The Food Standards Agency is understood to be considering its options following the surprise re-classification of CBD products as a ‘Novel Food’ by the European Food Safety Authority.
CBD is one of a number of chemical compounds found within the Cannabis sativa L plant. In recent times, CBD has been used in many products designed for human consumption, including oil, snacks and drinks.
The legal regime covering the utilisation primarily originated from two sources: Exempt Product or Medicinal Use exemptions under the Misuse of Drugs Regulations 2001, and the EU regulations in respect of Novel Foods.
A Novel Food is regarded as one which does not have a history of consumption by people in the European Union (“EU”) before May 1997. The EU keeps a catalogue of products deemed to be Novel Foods. Prior to the legal sale of a Novel Food, there is a stringent and lengthy market safety and authorisation process to be followed. Within the UK, this process is managed by the Food Standards Agency (“FSA”).
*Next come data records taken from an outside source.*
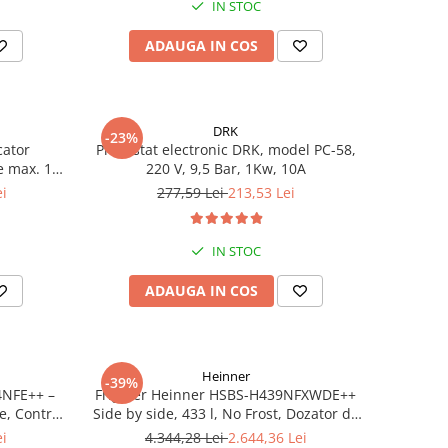
IN STOC
ADAUGA IN COS
DRK
-23%
cator
Presostat electronic DRK, model PC-58,
e max. 10
220 V, 9,5 Bar, 1Kw, 10A
00 l/h,
ei
277,59 Lei
213,53 Lei
 m
IN STOC
ADAUGA IN COS
Heinner
-39%
4NFE++ –
Frigider Heinner HSBS-H439NFXWDE++
e, Control
Side by side, 433 l, No Frost, Dozator de
apa, Functie smart, Functie congelare si
ei
4.344,28 Lei
2.644,36 Lei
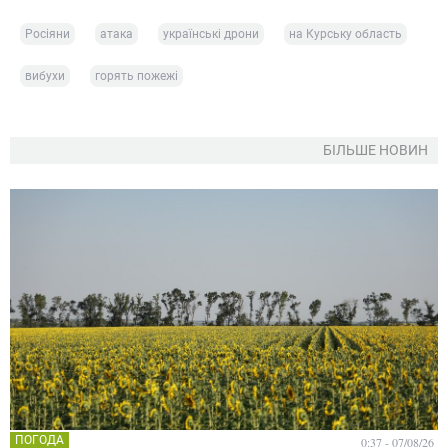
Росіяни
атака
українські дрони
на Курську область
вибухи
горять пожежі
БІЛЬШЕ НОВИН
ПОГОДА
0:37 - 07/08/26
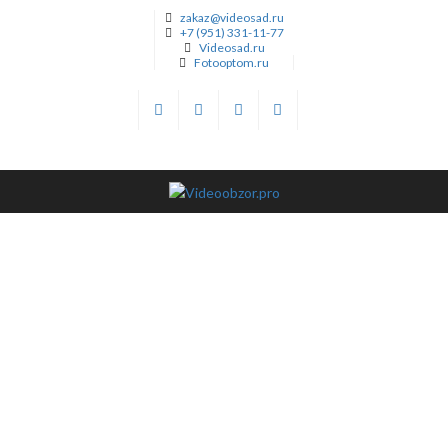
zakaz@videosad.ru
+7 (951) 331-11-77
Videosad.ru
Fotooptom.ru
.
Until the re-classification, the EU register of Novel Foods classified CBD food products as Novel only if the concentration of CBD in the product was at a higher level than that found within the source plant material. As such, it was possible to avoid the Novel Foods provisions by ensuring the CBD content in a food product was restricted to a level lower than the Cannabis sativa L plant that it originated from.
However, the change in re-classification is such that food products containing CBD are now potentially regarded as Novel Foods requiring specific product approval from the EU, and in the UK by the FSA. In effect, this could result in CBD products not authorised for sale as Novel Foods being deemed as unsafe and unlawful.
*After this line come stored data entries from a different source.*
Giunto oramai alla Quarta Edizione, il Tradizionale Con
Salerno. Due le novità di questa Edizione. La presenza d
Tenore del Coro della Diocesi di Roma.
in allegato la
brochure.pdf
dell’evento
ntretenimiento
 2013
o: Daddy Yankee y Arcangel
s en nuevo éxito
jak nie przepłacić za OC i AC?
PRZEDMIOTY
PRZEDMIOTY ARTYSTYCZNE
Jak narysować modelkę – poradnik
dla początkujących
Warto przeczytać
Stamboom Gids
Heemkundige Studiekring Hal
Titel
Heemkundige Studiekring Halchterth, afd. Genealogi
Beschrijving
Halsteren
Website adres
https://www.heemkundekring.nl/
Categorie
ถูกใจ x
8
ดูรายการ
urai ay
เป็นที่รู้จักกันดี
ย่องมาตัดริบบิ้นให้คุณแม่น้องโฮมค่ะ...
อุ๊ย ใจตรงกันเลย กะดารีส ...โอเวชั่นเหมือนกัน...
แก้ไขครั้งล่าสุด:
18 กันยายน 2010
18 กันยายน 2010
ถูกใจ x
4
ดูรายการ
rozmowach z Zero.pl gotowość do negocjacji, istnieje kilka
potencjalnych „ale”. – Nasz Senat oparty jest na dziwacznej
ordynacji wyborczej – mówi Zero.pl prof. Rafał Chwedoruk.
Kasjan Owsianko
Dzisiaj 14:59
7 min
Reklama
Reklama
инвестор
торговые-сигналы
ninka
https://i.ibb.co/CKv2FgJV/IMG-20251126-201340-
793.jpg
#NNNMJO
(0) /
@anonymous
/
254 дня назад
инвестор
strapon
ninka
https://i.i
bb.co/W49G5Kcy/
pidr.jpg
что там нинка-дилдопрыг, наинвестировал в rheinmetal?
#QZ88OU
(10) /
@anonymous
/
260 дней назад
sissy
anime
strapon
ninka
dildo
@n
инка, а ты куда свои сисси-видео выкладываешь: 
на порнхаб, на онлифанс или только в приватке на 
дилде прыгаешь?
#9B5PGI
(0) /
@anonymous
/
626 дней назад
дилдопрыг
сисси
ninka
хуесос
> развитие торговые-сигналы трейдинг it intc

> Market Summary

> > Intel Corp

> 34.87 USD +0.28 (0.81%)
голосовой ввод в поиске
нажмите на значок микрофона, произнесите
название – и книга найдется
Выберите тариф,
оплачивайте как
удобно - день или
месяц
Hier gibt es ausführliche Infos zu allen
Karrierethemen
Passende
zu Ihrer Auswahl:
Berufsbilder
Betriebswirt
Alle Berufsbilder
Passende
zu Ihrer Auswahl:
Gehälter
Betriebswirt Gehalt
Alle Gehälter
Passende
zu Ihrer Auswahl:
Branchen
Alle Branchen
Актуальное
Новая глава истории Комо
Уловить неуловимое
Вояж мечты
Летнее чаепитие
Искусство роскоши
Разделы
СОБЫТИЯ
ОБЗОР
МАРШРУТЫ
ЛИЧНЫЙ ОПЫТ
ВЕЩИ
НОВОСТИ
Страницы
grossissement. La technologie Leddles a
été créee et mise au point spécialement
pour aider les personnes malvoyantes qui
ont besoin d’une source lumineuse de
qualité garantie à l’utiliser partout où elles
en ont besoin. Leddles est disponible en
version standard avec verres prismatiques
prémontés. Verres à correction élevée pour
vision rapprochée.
The FSA has yet to make a public announcement regarding its position – but could potentially seek the assistance of local Trading Standards Agencies in forcing the withdrawal of such products from sale until they complete the Novel Foods application process and attain approved status.
Given the number of CBD users, and the range of stakeholders in the growing commercial sector, there may well be a sense of grievance at such a surprising and rapid turn of events.
It will be interesting to consider in detail the reasoning being the re-classification of CBD together with the legal powers and duties relied upon by the FSA in considering enforcement action. Other questions will inevitably be asked: did stakeholders have a legitimate expectation that their CBD products could continue to be sold? Have any changes been the subject of adequate consideration and consultation? There is at least the prospect of legal challenges to any hasty action affecting this growing industry.
In the meantime, if you are involved in the CBD business the latest developments should serve as a serious health warning: proceed with extreme caution, and consider carefully whether you will ultimately require authorisation before going to market. A story of legal lows and highs lies ahead.